Total other expense dipped 3.9% year over year to $1 billion due to lower employee costs, professional fees, marketing and business development expenses.

Synchrony Financial Price and EPS Surprise

Synchrony Financial Price and EPS Surprise

Synchrony Financial price-eps-surprise | Synchrony Financial Quote

Sales Platforms Update

Retail Card


The company’s interest and fees on loans fell 12% year over year due to the sale of the Walmart consumer portfolio.

Loan receivables were up 2% while the average active accounts declined 10%.

Payment Solutions

Interest and fees on loans rose 3% year over year on the back of loan receivables growth. Loan receivables augmented 3% year over year.

Purchase volume expanded 2% while average active account rose 2%.

CareCredit

Interest and fees on loans increased 9% year over year, attributable to higher loans receivables.

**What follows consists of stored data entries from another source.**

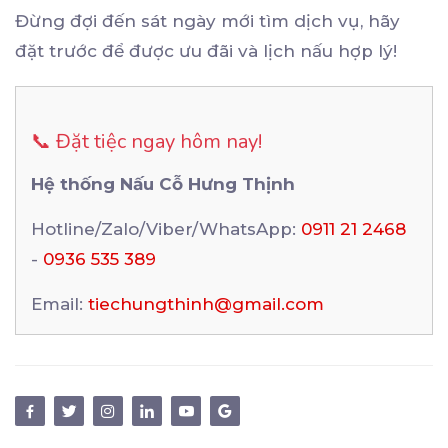
Đừng đợi đến sát ngày mới tìm dịch vụ, hãy
đặt trước để được ưu đãi và lịch nấu hợp lý!
📞 Đặt tiệc ngay hôm nay!
Hệ thống Nấu Cỗ Hưng Thịnh
Hotline/Zalo/Viber/WhatsApp:
0911 21 2468
-
0936 535 389
Email:
tiechungthinh@gmail.com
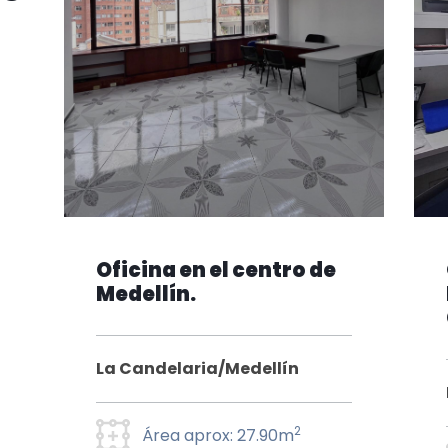
Oficina en el centro de
Medellín.
La Candelaria/Medellín
2
Área aprox: 27.90m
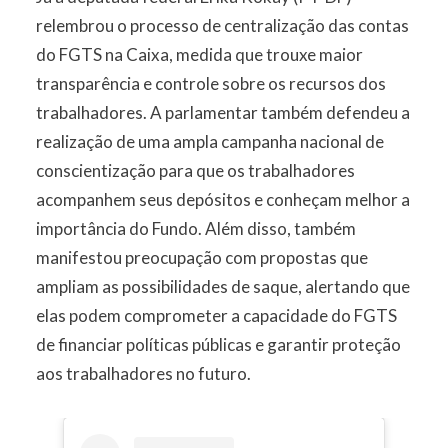
relembrou o processo de centralização das contas
do FGTS na Caixa, medida que trouxe maior
transparência e controle sobre os recursos dos
trabalhadores. A parlamentar também defendeu a
realização de uma ampla campanha nacional de
conscientização para que os trabalhadores
acompanhem seus depósitos e conheçam melhor a
importância do Fundo. Além disso, também
manifestou preocupação com propostas que
ampliam as possibilidades de saque, alertando que
elas podem comprometer a capacidade do FGTS
de financiar políticas públicas e garantir proteção
aos trabalhadores no futuro.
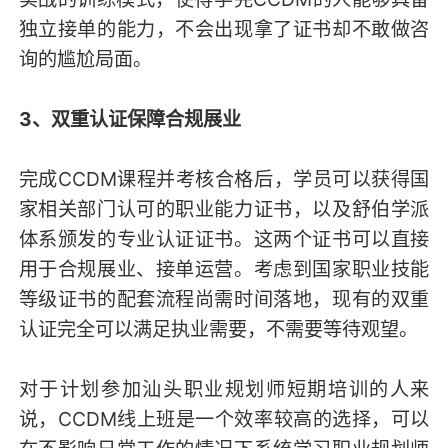
独立接单的能力，不会出现拿了证书却不敢做咨
询的尴尬局面。
3、双重认证保障合规展业
完成CCDM课程并考核合格后，学员可以获得国
家相关部门认可的职业能力证书，以及舒伯学派
体系颁发的专业认证证书。这两个证书可以直接
用于合规展业、接单运营。考虑到国家职业技能
等级证书的配套流程尚需时间落地，现有的双重
认证完全可以满足执业需要，不需要等待观望。
对于计划参加汕头职业规划师短期培训的人来
说，CCDM线上班是一个效率较高的选择，可以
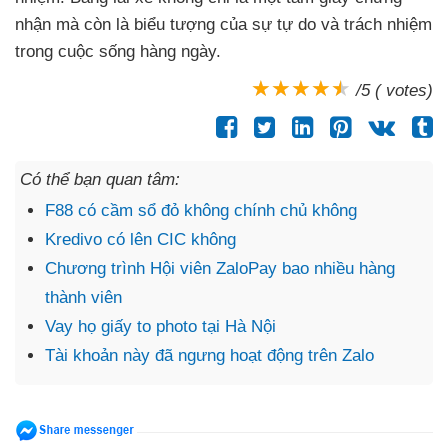
nhận mà còn là biểu tượng của sự tự do và trách nhiệm
trong cuộc sống hàng ngày.
/5 ( votes)
Có thể bạn quan tâm:
F88 có cầm sổ đỏ không chính chủ không
Kredivo có lên CIC không
Chương trình Hội viên ZaloPay bao nhiều hàng
thành viên
Vay họ giấy to photo tại Hà Nội
Tài khoản này đã ngưng hoạt động trên Zalo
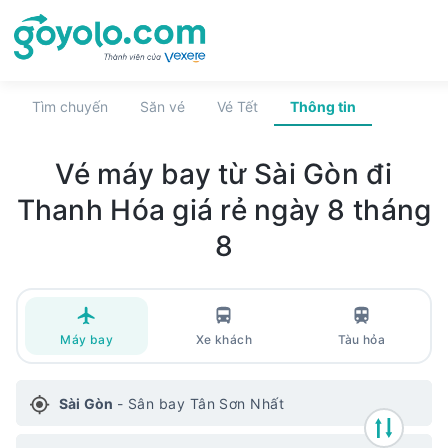
Tìm chuyến
Săn vé
Vé Tết
Thông tin
Vé máy bay
từ Sài Gòn đi
Thanh Hóa
giá rẻ
ngày 8 tháng
8
Máy bay
Xe khách
Tàu hỏa
Sài Gòn
-
Sân bay Tân Sơn Nhất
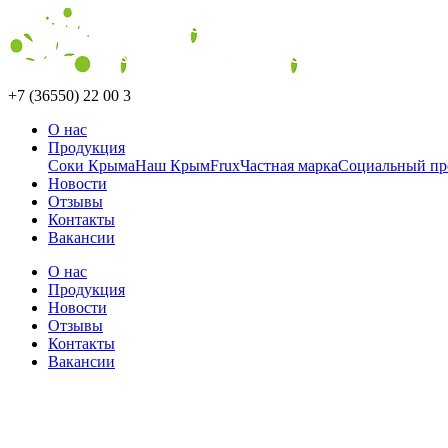
+7 (36550) 22 00 3
О нас
Продукция
Соки Крыма
Наш Крым
Frux
Частная марка
Социальный пр
Новости
Отзывы
Контакты
Вакансии
О нас
Продукция
Новости
Отзывы
Контакты
Вакансии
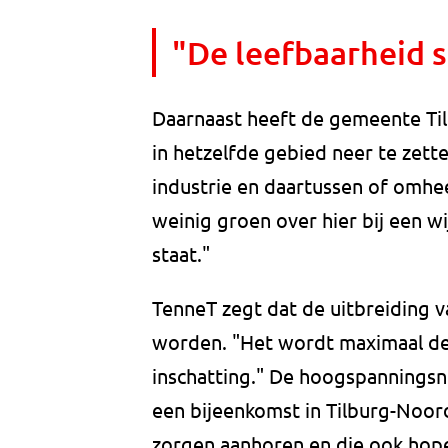
"De leefbaarheid s
Daarnaast heeft de gemeente Ti
in hetzelfde gebied neer te zette
industrie en daartussen of omhee
weinig groen over hier bij een w
staat."
TenneT zegt dat de uitbreiding 
worden. "Het wordt maximaal de 
inschatting." De hoogspanningsne
een bijeenkomst in Tilburg-Noord
zorgen aanhoren en die ook hop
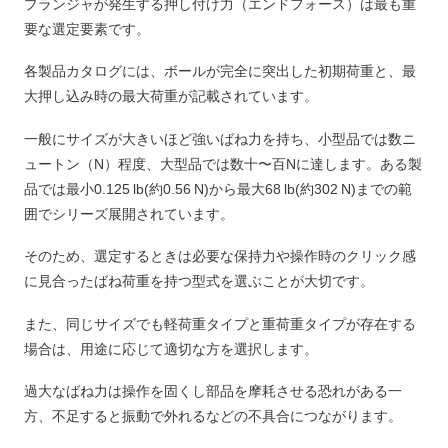
プランジャが発生する押し付け力（エンドフォース）は最も重
要な選定要素です。
各製品カタログには、ボールが完全に突出した初期荷重と、最
大押し込み時の最大荷重が記載されています。
一般にサイズが大きいほど強いばね力を持ち、小型品では数ニ
ュートン（N）程度、大型品では数十〜百Nに達します。ある製
品では最小0.125 lb(約0.56 N)から最大68 lb(約302 N)までの範
囲でシリーズ展開されています。
そのため、選定するときは必要な保持力や操作時のクリック感
に見合ったばね荷重を持つ型式を選ぶことが大切です。
また、同じサイズでも軽荷重タイプと重荷重タイプが存在する
場合は、用途に応じて適切な方を選択します。
過大なばね力は操作を固くし部品を摩耗させる恐れがある一
方、不足すると振動で外れるなどの不具合につながります。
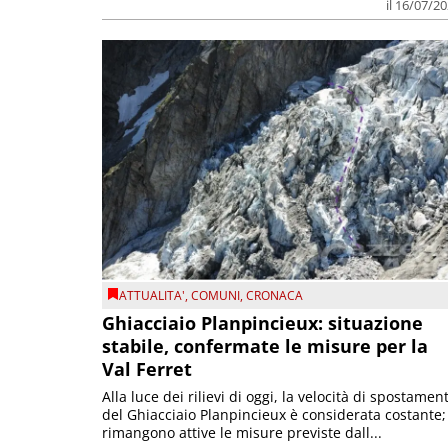
il 16/07/2
ATTUALITA'
,
COMUNI
,
CRONACA
Ghiacciaio Planpincieux: situazione
stabile, confermate le misure per la
Val Ferret
Alla luce dei rilievi di oggi, la velocità di spostamen
del Ghiacciaio Planpincieux è considerata costante;
rimangono attive le misure previste dall...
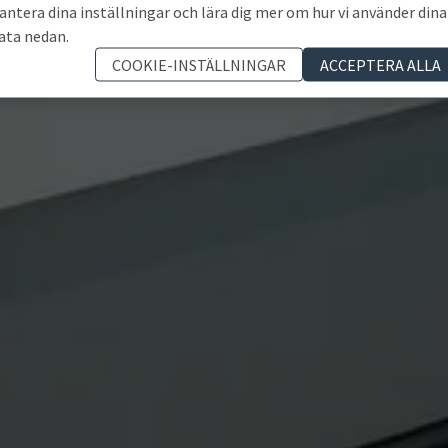
antera dina inställningar och lära dig mer om hur vi använder dina
ata nedan.
COOKIE-INSTÄLLNINGAR
ACCEPTERA ALLA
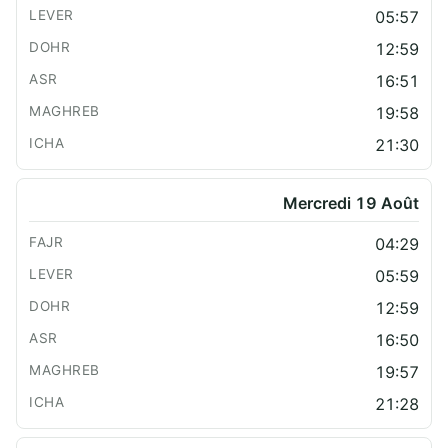
05:57
12:59
16:51
19:58
21:30
Mercredi 19 Août
04:29
05:59
12:59
16:50
19:57
21:28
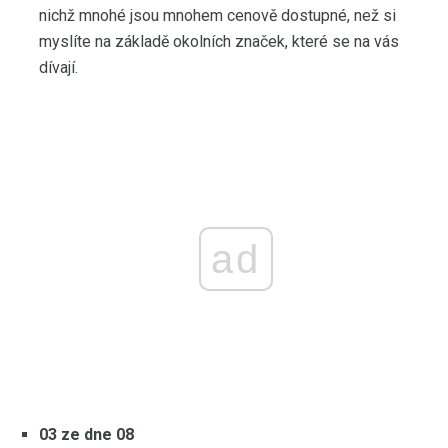
nichž mnohé jsou mnohem cenově dostupné, než si
myslíte na základě okolních značek, které se na vás
dívají.
ad
03 ze dne 08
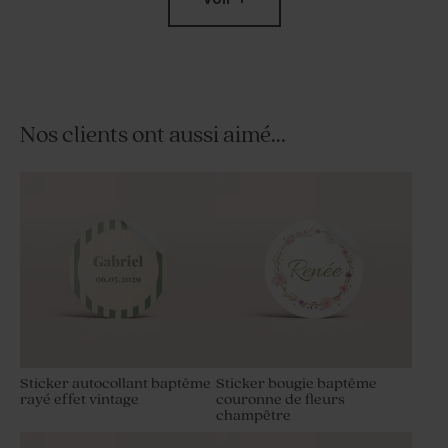
Nos clients ont aussi aimé...
3 volets baptême fleuri
Étiquette à dragées
naissance motif liberty
Sticker autocollant baptême
Sticker bougie baptême
rayé effet vintage
couronne de fleurs
champêtre
Carte remerciement
Perle au biscuit chocolaté
naissance petit oiseau
baptême Picasso 750 gr (±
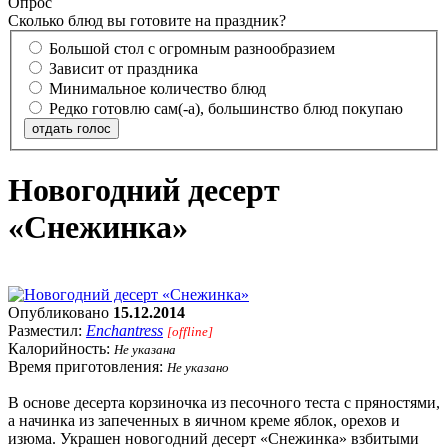
Опрос
Сколько блюд вы готовите на праздник?
Большой стол с огромным разнообразием
Зависит от праздника
Минимальное количество блюд
Редко готовлю сам(-а), большинство блюд покупаю
отдать голос
Новогодний десерт
«Снежинка»
Опубликовано
15.12.2014
Разместил:
Enchantress
[offline]
Калорийность:
Не указана
Время приготовления:
Не указано
В основе десерта корзиночка из песочного теста с пряностями,
а начинка из запеченных в яичном креме яблок, орехов и
изюма. Украшен новогодний десерт «Снежинка» взбитыми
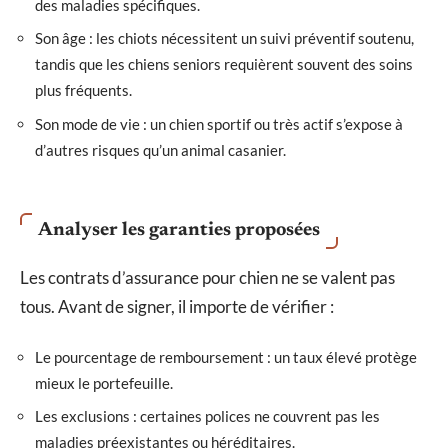
des maladies spécifiques.
Son âge : les chiots nécessitent un suivi préventif soutenu,
tandis que les chiens seniors requièrent souvent des soins
plus fréquents.
Son mode de vie : un chien sportif ou très actif s’expose à
d’autres risques qu’un animal casanier.
Analyser les garanties proposées
Les contrats d’assurance pour chien ne se valent pas
tous. Avant de signer, il importe de vérifier :
Le pourcentage de remboursement : un taux élevé protège
mieux le portefeuille.
Les exclusions : certaines polices ne couvrent pas les
maladies préexistantes ou héréditaires.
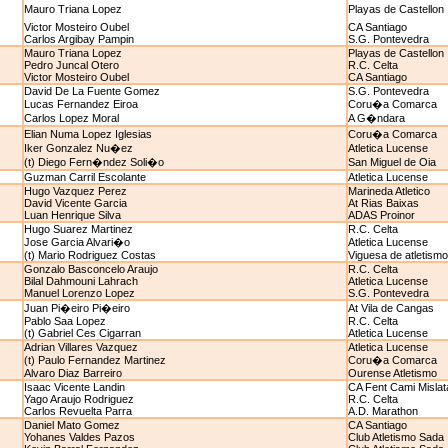
Mauro Triana Lopez
Playas de Castellon
Victor Mosteiro Oubel
CA Santiago
Carlos Argibay Pampin
S.G. Pontevedra
Mauro Triana Lopez
Playas de Castellon
Pedro Juncal Otero
R.C. Celta
Victor Mosteiro Oubel
CA Santiago
David De La Fuente Gomez
S.G. Pontevedra
Lucas Fernandez Eiroa
Coru�a Comarca
Carlos Lopez Moral
A G�ndara
Elian Numa Lopez Iglesias
Coru�a Comarca
Iker Gonzalez Nu�ez
Atletica Lucense
(t) Diego Fern�ndez Soli�o
San Miguel de Oia
Guzman Carril Escolante
Atletica Lucense
Hugo Vazquez Perez
Marineda Atletico
David Vicente Garcia
At Rias Baixas
Luan Henrique Silva
ADAS Proinor
Hugo Suarez Martinez
R.C. Celta
Jose Garcia Alvari�o
Atletica Lucense
(t) Mario Rodriguez Costas
Viguesa de atletismo
Gonzalo Basconcelo Araujo
R.C. Celta
Bilal Dahmouni Lahrach
Atletica Lucense
Manuel Lorenzo Lopez
S.G. Pontevedra
Juan Pi�eiro Pi�eiro
At Vila de Cangas
Pablo Saa Lopez
R.C. Celta
(t) Gabriel Ces Cigarran
Atletica Lucense
Adrian Villares Vazquez
Atletica Lucense
(t) Paulo Fernandez Martinez
Coru�a Comarca
Alvaro Diaz Barreiro
Ourense Atletismo
Isaac Vicente Landin
CA Fent Cami Mislat
Yago Araujo Rodriguez
R.C. Celta
Carlos Revuelta Parra
A.D. Marathon
Daniel Mato Gomez
CA Santiago
Yohanes Valdes Pazos
Club Atletismo Sada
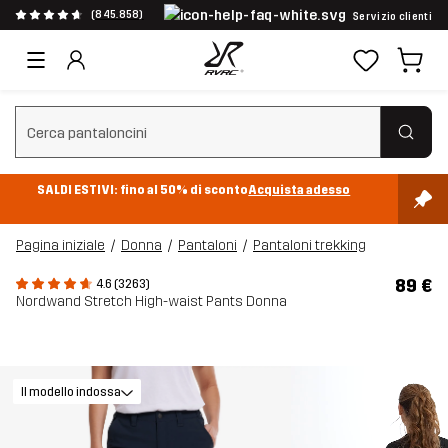
(845.858)
Servizio clienti
Cancella ricerca
SALDI ESTIVI: fino al 50% di sconto
Acquista adesso
Pagina iniziale
Donna
Pantaloni
Pantaloni trekking
89 €
4.6 (3263)
Nordwand Stretch High-waist Pants Donna
Il modello indossa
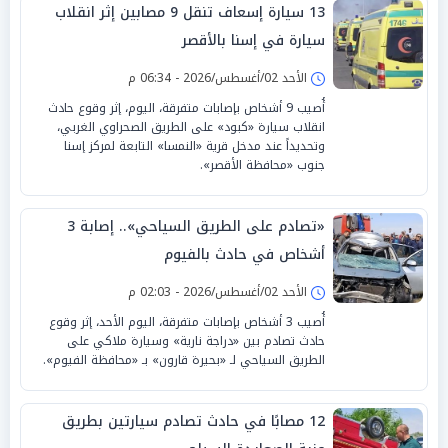
13 سيارة إسعاف تنقل 9 مصابين إثر انقلاب
سيارة في إسنا بالأقصر
الأحد 02/أغسطس/2026 - 06:34 م
أُصيب 9 أشخاص بإصابات متفرقة، اليوم، إثر وقوع حادث
انقلاب سيارة «كبود» على الطريق الصحراوي الغربي،
وتحديداً عند مدخل قرية «النمسا» التابعة لمركز إسنا
جنوب «محافظة الأقصر».
«تصادم على الطريق السياحي».. إصابة 3
أشخاص في حادث بالفيوم
الأحد 02/أغسطس/2026 - 02:03 م
أُصيب 3 أشخاص بإصابات متفرقة، اليوم الأحد، إثر وقوع
حادث تصادم بين «دراجة نارية» وسيارة ملاكي على
الطريق السياحي لـ «بحيرة قارون» بـ «محافظة الفيوم».
12 مصابًا في حادث تصادم سيارتين بطريق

Loan receivables grew 7% year over year on the back of dental and veterinary.

While purchase volume registered 2% growth, the average active account reported a 5% rise.

Financial Position

Total assets as of Mar 31, 2020 were $98 billion, down 7% year over year.

Total borrowings as of Mar 31, 2020 were $17.2 billion, down 21.2% from the year-ago quarter.

The company’s balance sheet was consistently strong during the reported quarter with total liquidity of $24.8 billion reflecting 25.3% of the total assets.

While return on assets was 1.1%, the return on equity was 9.1%.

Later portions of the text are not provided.